[Source material]
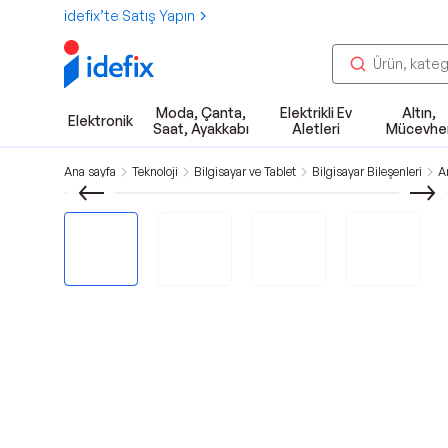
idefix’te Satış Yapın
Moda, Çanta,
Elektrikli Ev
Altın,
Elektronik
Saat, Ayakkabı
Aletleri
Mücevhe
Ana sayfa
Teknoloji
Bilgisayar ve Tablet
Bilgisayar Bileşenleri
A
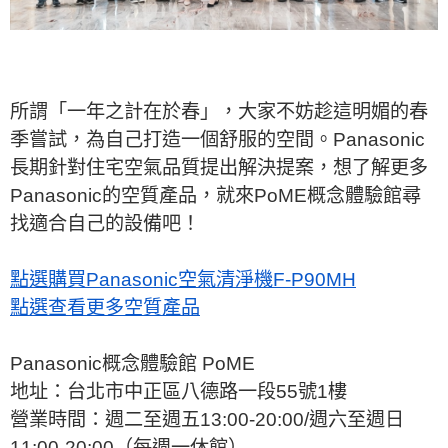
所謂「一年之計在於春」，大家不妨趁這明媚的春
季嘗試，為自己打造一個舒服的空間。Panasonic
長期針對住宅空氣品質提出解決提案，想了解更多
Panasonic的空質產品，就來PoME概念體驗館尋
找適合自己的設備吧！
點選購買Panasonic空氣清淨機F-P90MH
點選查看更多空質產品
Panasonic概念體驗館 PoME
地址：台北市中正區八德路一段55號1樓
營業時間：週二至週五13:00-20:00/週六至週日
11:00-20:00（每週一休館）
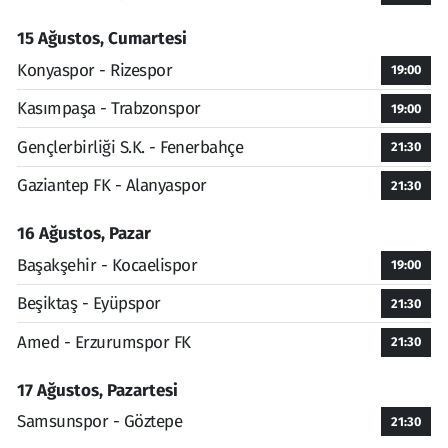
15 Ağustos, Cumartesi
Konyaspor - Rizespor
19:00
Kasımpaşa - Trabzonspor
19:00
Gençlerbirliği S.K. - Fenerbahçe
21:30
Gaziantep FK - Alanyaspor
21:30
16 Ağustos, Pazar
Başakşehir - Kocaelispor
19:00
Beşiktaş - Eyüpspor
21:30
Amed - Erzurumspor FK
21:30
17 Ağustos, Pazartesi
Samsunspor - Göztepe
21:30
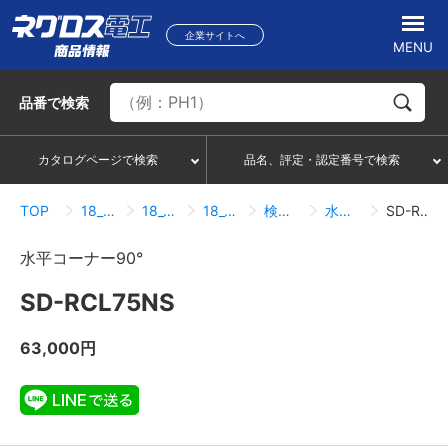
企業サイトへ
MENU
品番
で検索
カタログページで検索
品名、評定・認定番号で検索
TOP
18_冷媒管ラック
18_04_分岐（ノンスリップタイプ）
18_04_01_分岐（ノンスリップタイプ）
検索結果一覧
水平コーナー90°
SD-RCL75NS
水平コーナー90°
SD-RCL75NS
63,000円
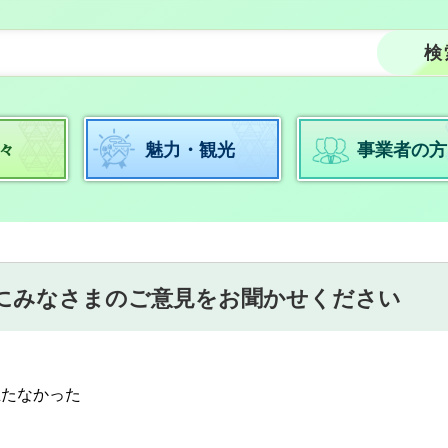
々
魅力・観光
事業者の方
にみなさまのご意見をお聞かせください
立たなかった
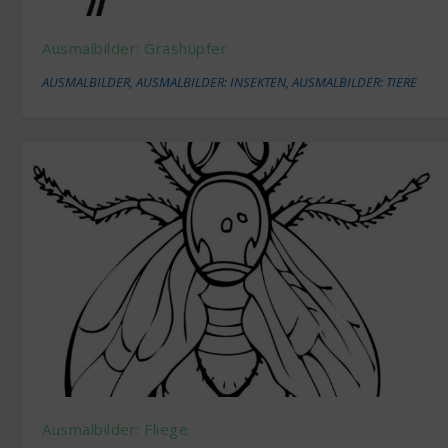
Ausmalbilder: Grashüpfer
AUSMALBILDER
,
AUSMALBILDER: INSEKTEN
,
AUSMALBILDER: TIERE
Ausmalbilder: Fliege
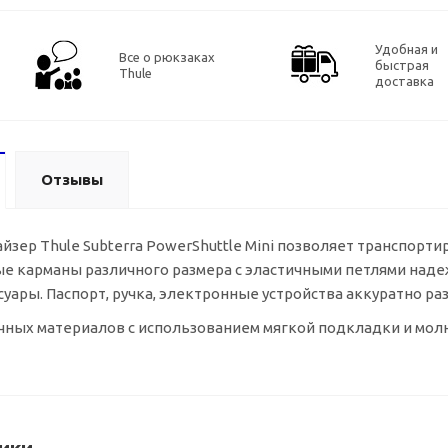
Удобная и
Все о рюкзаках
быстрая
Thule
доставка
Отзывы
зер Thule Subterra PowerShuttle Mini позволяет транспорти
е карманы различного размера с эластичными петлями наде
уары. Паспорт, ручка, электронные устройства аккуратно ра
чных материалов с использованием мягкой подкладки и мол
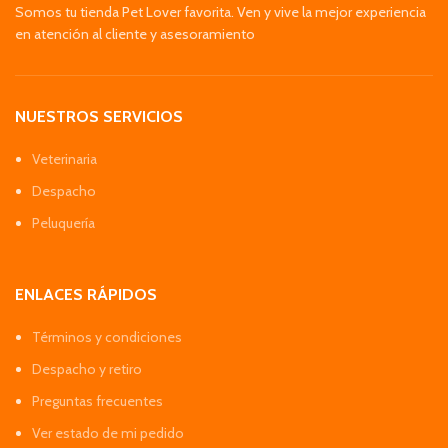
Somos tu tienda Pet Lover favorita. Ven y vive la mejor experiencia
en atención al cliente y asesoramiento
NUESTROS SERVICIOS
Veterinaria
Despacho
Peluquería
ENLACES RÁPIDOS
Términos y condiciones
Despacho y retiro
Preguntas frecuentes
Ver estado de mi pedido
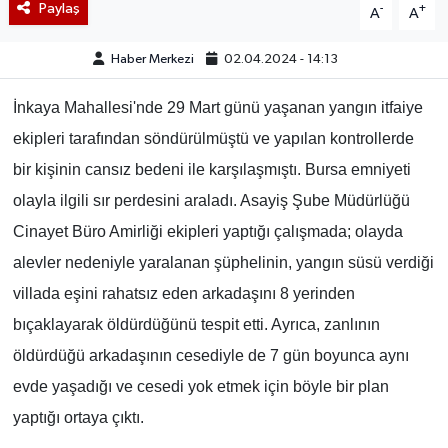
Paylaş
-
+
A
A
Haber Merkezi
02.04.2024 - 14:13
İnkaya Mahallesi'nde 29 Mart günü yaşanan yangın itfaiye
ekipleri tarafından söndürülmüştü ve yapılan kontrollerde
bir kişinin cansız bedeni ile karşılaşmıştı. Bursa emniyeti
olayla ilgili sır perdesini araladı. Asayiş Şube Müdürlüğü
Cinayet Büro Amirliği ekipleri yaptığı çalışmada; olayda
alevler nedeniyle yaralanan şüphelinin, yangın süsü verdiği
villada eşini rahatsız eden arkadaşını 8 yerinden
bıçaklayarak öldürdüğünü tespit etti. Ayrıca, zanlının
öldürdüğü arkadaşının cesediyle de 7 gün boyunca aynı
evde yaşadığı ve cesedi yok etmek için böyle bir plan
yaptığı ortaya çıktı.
[/Source material]
→ Exercise directions: Leaving the pictures aside, give back all the records exactly as they are.

→ Solution:
idefix’te Satış Yapın
Moda, Çanta,
Elektrikli Ev
Altın,
Elektronik
Saat, Ayakkabı
Aletleri
Mücevhe
Ana sayfa
Teknoloji
Bilgisayar ve Tablet
Bilgisayar Bileşenleri
A
所謂「一年之計在於春」，大家不妨趁這明媚的春
季嘗試，為自己打造一個舒服的空間。Panasonic
長期針對住宅空氣品質提出解決提案，想了解更多
Panasonic的空質產品，就來PoME概念體驗館尋
找適合自己的設備吧！
點選購買Panasonic空氣清淨機F-P90MH
點選查看更多空質產品
Panasonic概念體驗館 PoME
地址：台北市中正區八德路一段55號1樓
營業時間：週二至週五13:00-20:00/週六至週日
11:00-20:00（每週一休館）
15 Ağustos, Cumartesi
Konyaspor - Rizespor
19:00
Kasımpaşa - Trabzonspor
19:00
Gençlerbirliği S.K. - Fenerbahçe
21:30
Gaziantep FK - Alanyaspor
21:30
16 Ağustos, Pazar
Başakşehir - Kocaelispor
19:00
Beşiktaş - Eyüpspor
21:30
Amed - Erzurumspor FK
21:30
17 Ağustos, Pazartesi
Samsunspor - Göztepe
21:30
企業サイトへ
MENU
品番
で検索
カタログページで検索
品名、評定・認定番号で検索
TOP
18_冷媒管ラック
18_04_分岐（ノンスリップタイプ）
18_04_01_分岐（ノンスリップタイプ）
検索結果一覧
水平コーナー90°
SD-RCL75NS
水平コーナー90°
SD-RCL75NS
63,000円
々
魅力・観光
事業者の方
にみなさまのご意見をお聞かせください
立たなかった
Ausmalbilder: Grashüpfer
AUSMALBILDER
,
AUSMALBILDER: INSEKTEN
,
AUSMALBILDER: TIERE
Ausmalbilder: Fliege
Удобная и
Все о рюкзаках
быстрая
Thule
доставка
Отзывы
зер Thule Subterra PowerShuttle Mini позволяет транспорти
е карманы различного размера с эластичными петлями наде
уары. Паспорт, ручка, электронные устройства аккуратно ра
чных материалов с использованием мягкой подкладки и мол
Somos tu tienda Pet Lover favorita. Ven y vive la mejor experiencia
en atención al cliente y asesoramiento
NUESTROS SERVICIOS
Veterinaria
Despacho
Peluquería
ENLACES RÁPIDOS
Términos y condiciones
Despacho y retiro
Preguntas frecuentes
Ver estado de mi pedido
Paylaş
-
+
A
A
Haber Merkezi
02.04.2024 - 14:13
İnkaya Mahallesi'nde 29 Mart günü yaşanan yangın itfaiye
ekipleri tarafından söndürülmüştü ve yapılan kontrollerde
bir kişinin cansız bedeni ile karşılaşmıştı. Bursa emniyeti
olayla ilgili sır perdesini araladı. Asayiş Şube Müdürlüğü
Cinayet Büro Amirliği ekipleri yaptığı çalışmada; olayda
alevler nedeniyle yaralanan şüphelinin, yangın süsü verdiği
villada eşini rahatsız eden arkadaşını 8 yerinden
bıçaklayarak öldürdüğünü tespit etti. Ayrıca, zanlının
öldürdüğü arkadaşının cesediyle de 7 gün boyunca aynı
evde yaşadığı ve cesedi yok etmek için böyle bir plan
yaptığı ortaya çıktı.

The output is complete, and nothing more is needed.